> [Assignment]: Make an exact copy of the records, with the images left out.

-- Data under study follows --

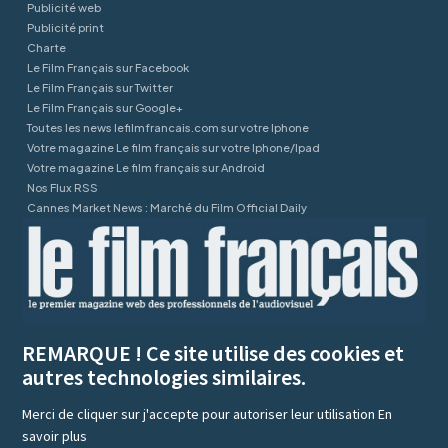
Publicité web
Publicité print
Charte
Le Film Français sur Facebook
Le Film Français sur Twitter
Le Film Français sur Google+
Toutes les news lefilmfrancais.com sur votre Iphone
Votre magazine Le film français sur votre Iphone/Ipad
Votre magazine Le film français sur Android
Nos Flux RSS
Cannes Market News : Marché du Film Official Daily
REMARQUE ! Ce site utilise des cookies et
autres technologies similaires.
Merci de cliquer sur j'accepte pour autoriser leur utilisation
En
savoir plus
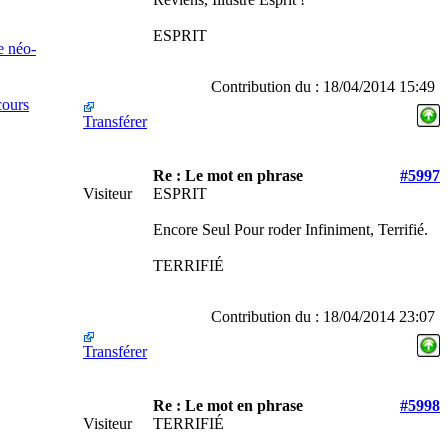
ESPRIT
e néo-
Contribution du : 18/04/2014 15:49
cours
Transférer
Re : Le mot en phrase
#5997
Visiteur
ESPRIT
Encore Seul Pour roder Infiniment, Terrifié.
TERRIFIÉ
Contribution du : 18/04/2014 23:07
Transférer
Re : Le mot en phrase
#5998
Visiteur
TERRIFIÉ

-- Data under study concluded --

> [Written answer]:
Publicité web
Publicité print
Charte
Le Film Français sur Facebook
Le Film Français sur Twitter
Le Film Français sur Google+
Toutes les news lefilmfrancais.com sur votre Iphone
Votre magazine Le film français sur votre Iphone/Ipad
Votre magazine Le film français sur Android
Nos Flux RSS
Cannes Market News : Marché du Film Official Daily
REMARQUE ! Ce site utilise des cookies et
autres technologies similaires.
Merci de cliquer sur j'accepte pour autoriser leur utilisation
En
savoir plus
ESPRIT
e néo-
Contribution du : 18/04/2014 15:49
cours
Transférer
Re : Le mot en phrase
#5997
Visiteur
ESPRIT
Encore Seul Pour roder Infiniment, Terrifié.
TERRIFIÉ
Contribution du : 18/04/2014 23:07
Transférer
Re : Le mot en phrase
#5998
Visiteur
TERRIFIÉ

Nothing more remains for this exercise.